The decision on whether to award the contract rested with the purchasing agent. At most, the officials attending the meeting were providing the purchasing agent with their opinions concerning whether he should award the contract to the company that submitted the lowest bid. The purchasing agent could have made a decision without the meeting. Accordingly, we find that the Sunshine Law did not require this meeting to be open to the public. 842 S.W.2d at 619.
Since these panels of citizens were not making their recommendations to a public body but to an individual administrative official, the city manager, they do not fit the definition of “governing body” under the Sunshine Law.
The gatherings of the panels for interviews were not “meetings” under the Sunshine Law. T.C.A. § 8-44-102(b)(2) defines “meeting” as “the convening of a governing body of a public body for which a quorum is required in order to make a decision or to deliberate toward a decision on any matter.” Since no quorum was required for these panels to meet, their convening does not constitute a meeting under the plain language of the statute.
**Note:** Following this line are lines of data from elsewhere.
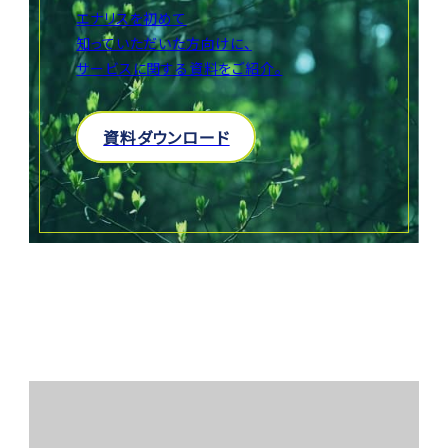
エナリスを初めて
知っていただいた方向けに、
サービスに関する資料をご紹介。
資料ダウンロード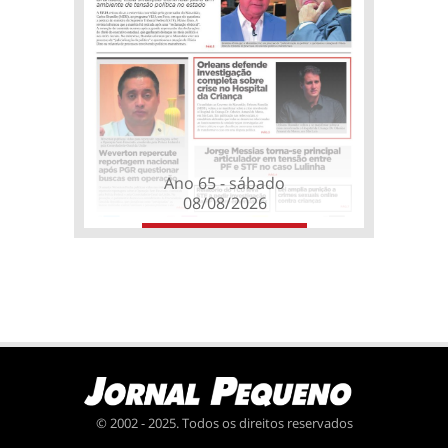
Ano 65 - sábado
08/08/2026
© 2002 - 2025. Todos os direitos reservados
According to the Court in the MARTA case above:
The Sunshine Law applies to meetings of public bodies ‘for which a quorum is required in order to make a decision or to deliberate toward making a decision on any matter.’ ... It has never been interpreted to apply to meetings pertaining to decisions made by single public officials. 842 S.W.2d at 618.
These cases also support the proposition that a “meeting” did not take place because the function of the panels was not to make a decision or to deliberate toward a decision but merely to make a recommendation for decision by the city manager, who is the ultimate decision-maker. The city manager, like the purchasing agent in the MARTA case, could make the decision without their advice.
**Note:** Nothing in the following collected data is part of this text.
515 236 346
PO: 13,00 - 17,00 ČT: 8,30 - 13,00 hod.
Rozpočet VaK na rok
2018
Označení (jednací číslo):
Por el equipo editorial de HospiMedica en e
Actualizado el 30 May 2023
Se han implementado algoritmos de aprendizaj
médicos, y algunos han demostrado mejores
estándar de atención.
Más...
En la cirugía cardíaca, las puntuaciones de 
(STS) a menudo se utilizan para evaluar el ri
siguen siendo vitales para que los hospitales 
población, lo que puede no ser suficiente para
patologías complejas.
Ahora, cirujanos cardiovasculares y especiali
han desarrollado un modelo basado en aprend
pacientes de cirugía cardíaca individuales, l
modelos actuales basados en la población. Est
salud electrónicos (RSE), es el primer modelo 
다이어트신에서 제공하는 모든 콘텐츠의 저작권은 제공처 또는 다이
Since no meeting as defined in the Sunshine Law took place when the panels met, there was no requirement that the convening of these panels be open to the public.
Under the plain language of the statute and the cases cited above, it is clear that the city manager is not a “governing body” and therefore that an interview between the city manager and a candidate for police chief would not be subject to the Sunshine Law. The Law simply does not apply to decisions to be made by individual public officials. MARTA v. Metro Gov. of Nashville, above.
I hope this letter answers your questions. If you have need of further assistance, however, please let me know.